Paste this directly into the vignette.
After Whole Genome Sequencing, a candidate selection tool identified
possible causal variants.
Each was evaluated using a minimal independent evidence set.
res_df <- as.data.frame(res$variants)
global_df <- as.data.frame(res$global)
res_df <- res_df[order(res_df$theta_mean, decreasing = TRUE), ]

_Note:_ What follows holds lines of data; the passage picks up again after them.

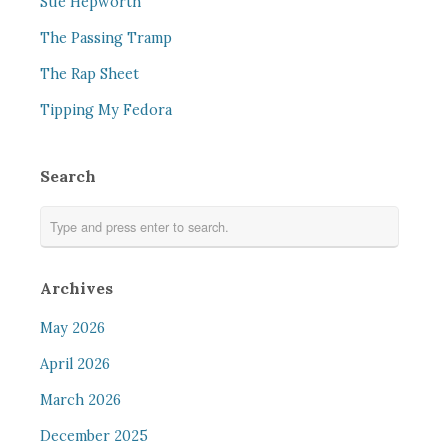
Sue Hepworth
The Passing Tramp
The Rap Sheet
Tipping My Fedora
Search
Archives
May 2026
April 2026
March 2026
December 2025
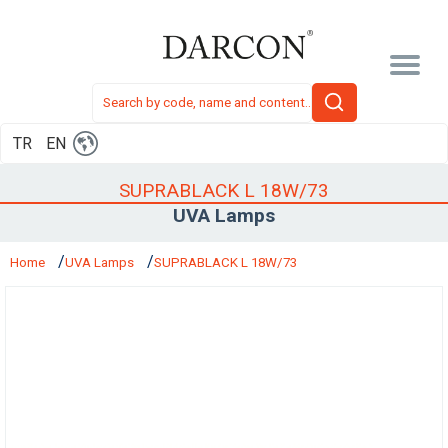
TR
EN
SUPRABLACK L 18W/73
UVA Lamps
Home
UVA Lamps
SUPRABLACK L 18W/73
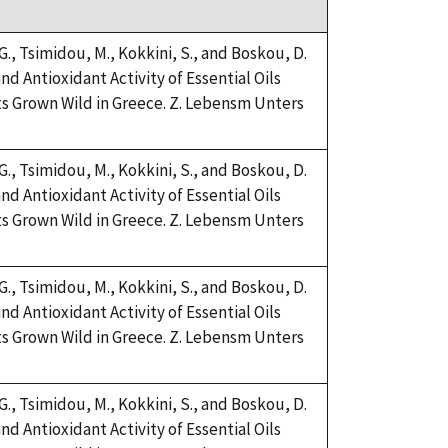
 G., Tsimidou, M., Kokkini, S., and Boskou, D.
nd Antioxidant Activity of Essential Oils
s Grown Wild in Greece. Z. Lebensm Unters
 G., Tsimidou, M., Kokkini, S., and Boskou, D.
nd Antioxidant Activity of Essential Oils
s Grown Wild in Greece. Z. Lebensm Unters
 G., Tsimidou, M., Kokkini, S., and Boskou, D.
nd Antioxidant Activity of Essential Oils
s Grown Wild in Greece. Z. Lebensm Unters
 G., Tsimidou, M., Kokkini, S., and Boskou, D.
nd Antioxidant Activity of Essential Oils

head(res_df)## variant_id k m theta_mean theta_lower theta_upper percentile
## 1 2-54234474-G-A_AR 18 24 0.7307692 0.5487120 0.8792833 99.875
## 276 6-72183475-CG-N_AR 18 24 0.7307692 0.5487120 0.8792833 99.875
## 84 1-14682421-G-A_AD 17 24 0.6923077 0.5061232 0.8505046 99.375
## 330 7-751853912-C-T_AR 17 24 0.6923077 0.5061232 0.8505046 99.375
## 44 X-224319469-CT-C_XR 16 24 0.6538462 0.4649993 0.8202832 97.000
## 51 X-414698664-CT-C_XD 16 24 0.6538462 0.4649993 0.8202832 97.000
Example output:
| variant_id | k | m | theta_mean | theta_lower | theta_upper | percentile |
|---|---|---|---|---|---|---|
| 2-54234474-G-A_AR | 18 | 24 | 0.7308 | 0.5487 | 0.8793 | 99.875 |
| 6-72183475-CG-N_AR | 18 | 24 | 0.7308 | 0.5487 | 0.8793 | 99.875 |
| 1-14682421-G-A_AD | 17 | 24 | 0.6923 | 0.5061 | 0.8505 | 99.375 |
| 7-751853912-C-T_AR | 17 | 24 | 0.6923 | 0.5061 | 0.8505 | 99.375 |
| X-224319469-CT-C_XR | 16 | 24 | 0.6538 | 0.4650 | 0.8203 | 97.000 |
| X-414698664-CT-C_XD | 16 | 24 | 0.6538 | 0.4650 | 0.8203 | 97.000 |
The code below generates the concise human readable report strings.
# choose the top variant
v <- res_df[1, ]
g <- global_df
variant_line <- sprintf(
"Posterior evidence sufficiency: %.3f (credible interval %.3f to %.3f, percentile %.2f)",
v$theta_mean,
v$theta_lower,
v$theta_upper,
v$percentile
)
global_line <- sprintf(
"Global evidence sufficiency: %.2f (credible interval %.2f to %.2f)",
g$mean_theta,
g$lower_theta,
g$upper_theta
)
variant_line## [1] "Posterior evidence sufficiency: 0.731 (credible interval 0.549 to 0.879, percentile 99.88)"
## [1] "Global evidence sufficiency: 0.52 (credible interval 0.38 to 0.65)"
This produces:
Posterior evidence sufficiency: 0.731 (credible interval 0.549 to 0.879, percentile 99.88)
Global evidence sufficiency: 0.52 (credible interval 0.38 to 0.65)
quantbayes provides a minimal Bayesian transform for quantifying evidence sufficiency from a binary rule matrix. The package includes tools for plotting, highlighting, file based input, exporting results and saving plots for reports and pipelines.
quantbayes is designed to be simple, portable and easy to integrate in any workflow.